Practice is Good · 8:07am Feb 13th, 2016

Some of you who follow me may know that I am a published author, though no where near as successful as I want to be. Yes, I have a day job.

In a conversation that started from a discussion of my latest story, More Than Winning a Race, where we were arguing about the merits of a Flutterdash pairing I worked not to imply and whether I might be convinced into writing a Dash romance(*), I was forced to remember one of my unpublished stories. (Not MLP.) I offered to loan a copy. Being the conscious writer that I am, and despite thinking this novella was one of my better works, I decided to re-read it.

Excuse me while I digress. Why am I writing fan-fiction, you might ask. Well, I love the characters and the world. And writing in another universe is like writing a sequel. Sequels are always easier because all the world building, relationships, and characters are done, Less work. No blank first page to start with, etc. But, for me, mostly before I put pen to paper (or really, fingers to keyboard), I needed an excuse to put the time into something that would never pay me a dime.

That excuse is practice.

When I decided to write my first fimfiction story in May of 2015, Lesson Learned, I convinced myself it would be good practice, an excuse to write without the burden of ever thinking I might get paid for it. Sure, I get comments. People give me up votes. I've become friends with a few of you. It has been worth it.

And I can testify, the practice has been worth it. I write both science fiction and epic fantasy. I've always written for publication in the third person; it's considered more salable than first person. Here, I write in first person, because, why not? I always wanted to try, so I did. After over 100,000 words and 20 published titles, I think I've gotten the knack. (Patience, my fans, there is a Glimmer of hope that an Element of Charisma story might show up in a few weeks.)

Which brings us back to to beginning. I wrote Through Blood and Tears in 1998 during a Clarion workshop. 12,000 words in 15 hours straight, the origin story of a pair of unusual characters in the third book of a fantasy trilogy, knowing who they were but not how they became that way.
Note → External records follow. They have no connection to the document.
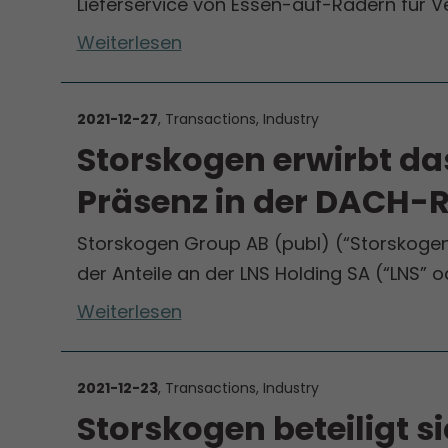
Lieferservice von Essen-auf-Rädern für V
Weiterlesen
2021-12-27
, Transactions, Industry
Storskogen erwirbt d
Präsenz in der DACH-
Storskogen Group AB (publ) (“Storskogen
der Anteile an der LNS Holding SA (“LNS” o
Weiterlesen
2021-12-23
, Transactions, Industry
Storskogen beteiligt 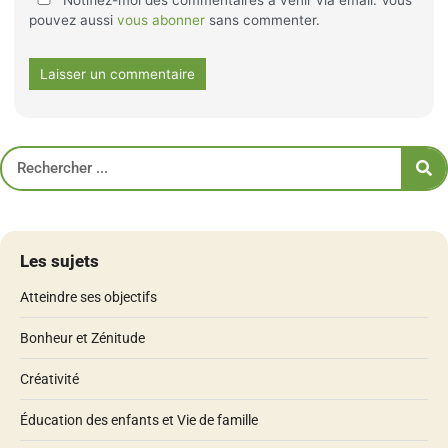
Notifiez-moi des commentaires à venir via email. Vous
pouvez aussi
vous abonner
sans commenter.
Les sujets
Atteindre ses objectifs
Bonheur et Zénitude
Créativité
Éducation des enfants et Vie de famille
And I wrote it in third person.

Practice is a funny thing. Here I've been writing in first person, for nine months now. I looked at this earlier story and realized that—and apropos for this website—there are horses for courses. With a new context from my experience practicing first person narrative, it became immediately obvious that one of the biggest flaws in my old story was that it ought to have been written in first person. The third person narrative voice really gets in the way of the personal journey of a single protagonist. It can be done, of course, and some authors like C. J. Cherryh excel at it. It's important that the narration be invisible, otherwise you end up with two characters not one.

No, I did not rewrite the story. I fixed where the narrator intruded into the story, various typos, and some wonky sentence structure I had missed. (Really, the advice of placing a broken story into a drawer for a year is indeed sage advice--you have to forget the story to really read it fresh.) I have yet to look back at the trilogy, which I already knew needed rewriting, but, you know, thanks to practice, and to readers who sometimes have the delightful temerity to hold me to a higher standard, I think maybe one day soon I will begin those rewrites.

Thank you. Thank you everypony.


(*) Possibly. But I have to find a guy at least as awesome as Rainbow Dash to challenge her, to fill in her deficits while she fills in his. Sorry, but Soarin doesn't make the grade.